(Beginning of DATA PROVIDED)
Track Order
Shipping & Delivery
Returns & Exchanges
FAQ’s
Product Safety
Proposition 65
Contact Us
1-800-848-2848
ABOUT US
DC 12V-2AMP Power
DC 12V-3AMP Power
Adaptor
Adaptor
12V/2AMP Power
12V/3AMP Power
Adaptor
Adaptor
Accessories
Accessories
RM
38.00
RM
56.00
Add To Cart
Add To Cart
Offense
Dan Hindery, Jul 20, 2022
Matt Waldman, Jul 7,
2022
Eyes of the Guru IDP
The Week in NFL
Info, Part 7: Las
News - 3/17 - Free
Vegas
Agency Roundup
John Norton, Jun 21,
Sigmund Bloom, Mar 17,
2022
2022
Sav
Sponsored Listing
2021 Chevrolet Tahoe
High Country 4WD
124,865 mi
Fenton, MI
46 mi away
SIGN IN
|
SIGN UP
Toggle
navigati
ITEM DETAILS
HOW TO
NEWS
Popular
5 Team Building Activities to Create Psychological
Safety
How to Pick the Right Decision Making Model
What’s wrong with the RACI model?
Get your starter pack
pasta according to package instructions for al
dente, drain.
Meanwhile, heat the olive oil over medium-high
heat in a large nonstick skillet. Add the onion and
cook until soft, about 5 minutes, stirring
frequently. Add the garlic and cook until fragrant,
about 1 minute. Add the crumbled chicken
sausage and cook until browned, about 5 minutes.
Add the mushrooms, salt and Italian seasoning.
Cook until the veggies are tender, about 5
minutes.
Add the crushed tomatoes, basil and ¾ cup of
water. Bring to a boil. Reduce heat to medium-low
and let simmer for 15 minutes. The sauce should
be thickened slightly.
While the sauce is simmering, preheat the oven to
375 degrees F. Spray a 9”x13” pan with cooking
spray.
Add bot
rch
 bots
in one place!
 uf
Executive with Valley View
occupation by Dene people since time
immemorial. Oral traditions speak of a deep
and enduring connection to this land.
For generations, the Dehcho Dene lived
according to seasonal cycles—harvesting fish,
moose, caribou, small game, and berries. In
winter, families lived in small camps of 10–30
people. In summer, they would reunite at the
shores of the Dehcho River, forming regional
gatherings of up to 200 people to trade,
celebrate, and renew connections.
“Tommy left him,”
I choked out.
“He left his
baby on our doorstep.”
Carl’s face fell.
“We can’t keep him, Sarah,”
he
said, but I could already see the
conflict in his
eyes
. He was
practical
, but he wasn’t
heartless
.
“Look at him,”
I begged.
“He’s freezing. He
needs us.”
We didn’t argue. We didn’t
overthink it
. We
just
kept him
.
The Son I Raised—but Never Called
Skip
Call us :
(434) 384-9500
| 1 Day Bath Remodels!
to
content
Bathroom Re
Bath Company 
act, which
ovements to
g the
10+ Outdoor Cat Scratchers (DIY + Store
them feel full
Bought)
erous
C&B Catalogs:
(End of DATA PROVIDED)
(Beginning of DATA PROVIDED)
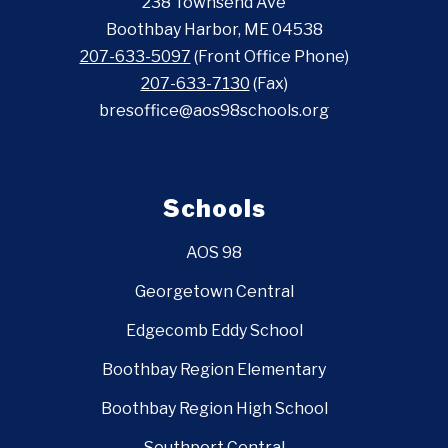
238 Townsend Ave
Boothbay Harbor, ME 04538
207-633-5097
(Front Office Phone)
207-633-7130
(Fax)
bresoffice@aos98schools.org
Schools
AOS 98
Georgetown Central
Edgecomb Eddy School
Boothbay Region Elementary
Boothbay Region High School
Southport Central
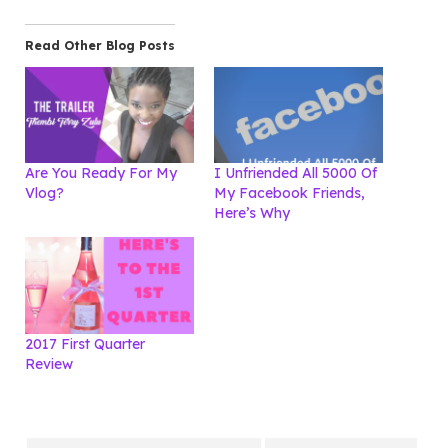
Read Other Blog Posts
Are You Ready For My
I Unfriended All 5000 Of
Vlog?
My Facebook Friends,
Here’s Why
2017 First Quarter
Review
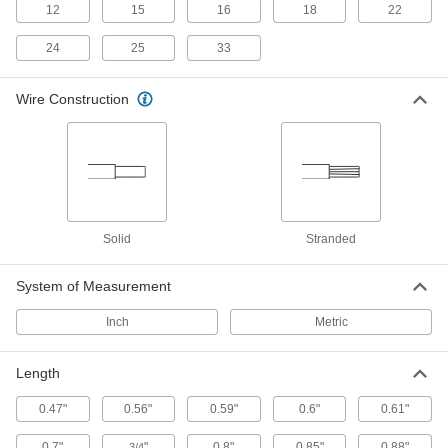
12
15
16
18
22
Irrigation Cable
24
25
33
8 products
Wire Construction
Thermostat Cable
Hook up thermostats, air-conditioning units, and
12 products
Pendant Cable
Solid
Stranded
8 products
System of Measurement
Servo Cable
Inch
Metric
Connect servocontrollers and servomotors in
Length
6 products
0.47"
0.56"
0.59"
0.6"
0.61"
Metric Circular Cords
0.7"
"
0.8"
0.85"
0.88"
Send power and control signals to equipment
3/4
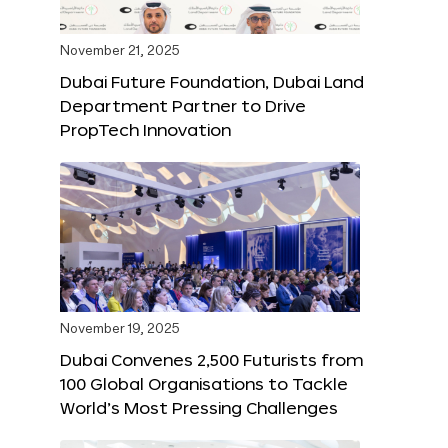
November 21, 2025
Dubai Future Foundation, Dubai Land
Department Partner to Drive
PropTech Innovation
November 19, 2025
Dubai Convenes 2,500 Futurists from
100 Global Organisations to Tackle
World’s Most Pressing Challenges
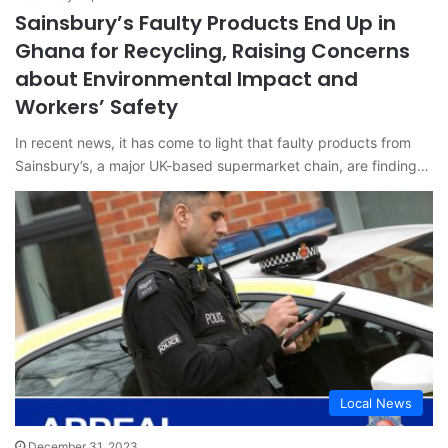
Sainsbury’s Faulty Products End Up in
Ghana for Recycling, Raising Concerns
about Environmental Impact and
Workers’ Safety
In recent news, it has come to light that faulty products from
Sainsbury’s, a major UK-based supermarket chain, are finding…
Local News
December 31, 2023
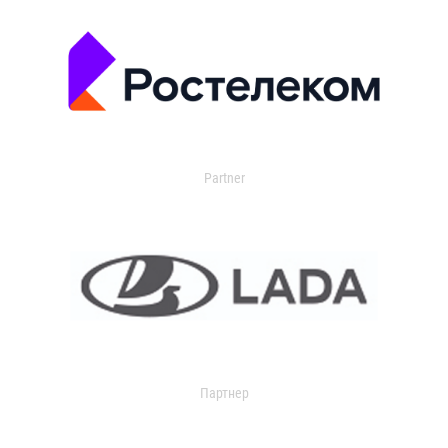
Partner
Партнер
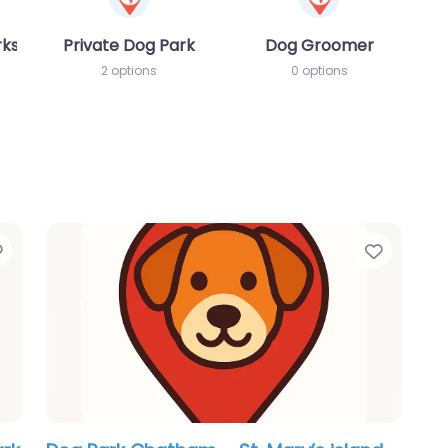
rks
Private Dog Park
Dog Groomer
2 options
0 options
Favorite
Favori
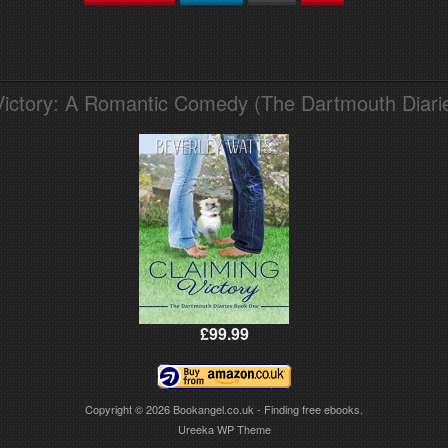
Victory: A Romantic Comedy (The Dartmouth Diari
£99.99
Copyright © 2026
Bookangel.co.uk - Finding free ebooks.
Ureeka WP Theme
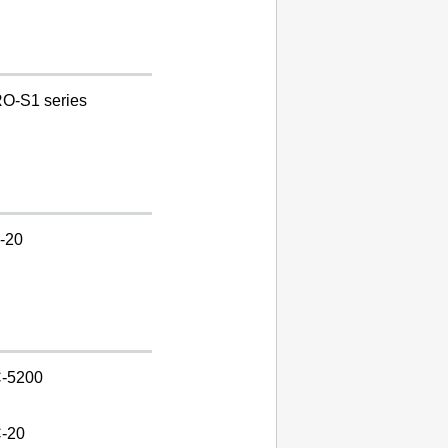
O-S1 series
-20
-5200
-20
(End of DATA PROVIDED)
Of the lines above, retype only those from the line containing "Track Order" through the line containing "heat in a large", including both, exactly.

Track Order
Shipping & Delivery
Returns & Exchanges
FAQ’s
Product Safety
Proposition 65
Contact Us
1-800-848-2848
ABOUT US
DC 12V-2AMP Power
DC 12V-3AMP Power
Adaptor
Adaptor
12V/2AMP Power
12V/3AMP Power
Adaptor
Adaptor
Accessories
Accessories
RM
38.00
RM
56.00
Add To Cart
Add To Cart
Offense
Dan Hindery, Jul 20, 2022
Matt Waldman, Jul 7,
2022
Eyes of the Guru IDP
The Week in NFL
Info, Part 7: Las
News - 3/17 - Free
Vegas
Agency Roundup
John Norton, Jun 21,
Sigmund Bloom, Mar 17,
2022
2022
Sav
Sponsored Listing
2021 Chevrolet Tahoe
High Country 4WD
124,865 mi
Fenton, MI
46 mi away
SIGN IN
|
SIGN UP
Toggle
navigati
ITEM DETAILS
HOW TO
NEWS
Popular
5 Team Building Activities to Create Psychological
Safety
How to Pick the Right Decision Making Model
What’s wrong with the RACI model?
Get your starter pack
pasta according to package instructions for al
dente, drain.
Meanwhile, heat the olive oil over medium-high
heat in a large nonstick skillet. Add the onion and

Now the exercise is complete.